When you restate the records, do so word for word and omit any picture they contain.

▶

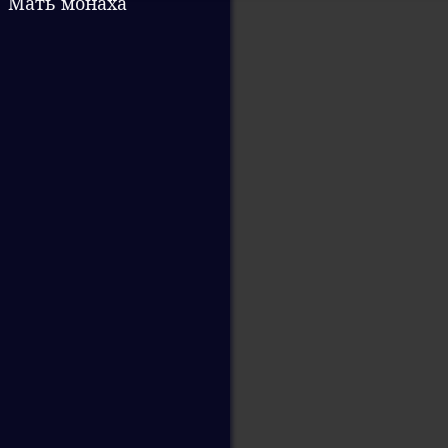
Мать монаха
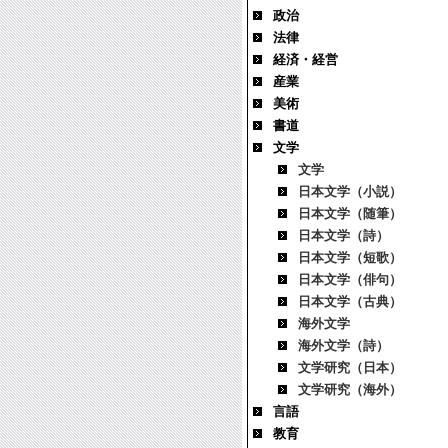
政治
法律
経済・経営
産業
美術
書道
文学
文学
日本文学（小説）
日本文学（随筆）
日本文学（詩）
日本文学（短歌）
日本文学（俳句）
日本文学（古典）
海外文学
海外文学（詩）
文学研究（日本）
文学研究（海外）
言語
教育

◀

> SOLVED EXERCISE:
Мать монаха
政治
法律
経済・経営
産業
美術
書道
文学
文学
日本文学（小説）
日本文学（随筆）
日本文学（詩）
日本文学（短歌）
日本文学（俳句）
日本文学（古典）
海外文学
海外文学（詩）
文学研究（日本）
文学研究（海外）
言語
教育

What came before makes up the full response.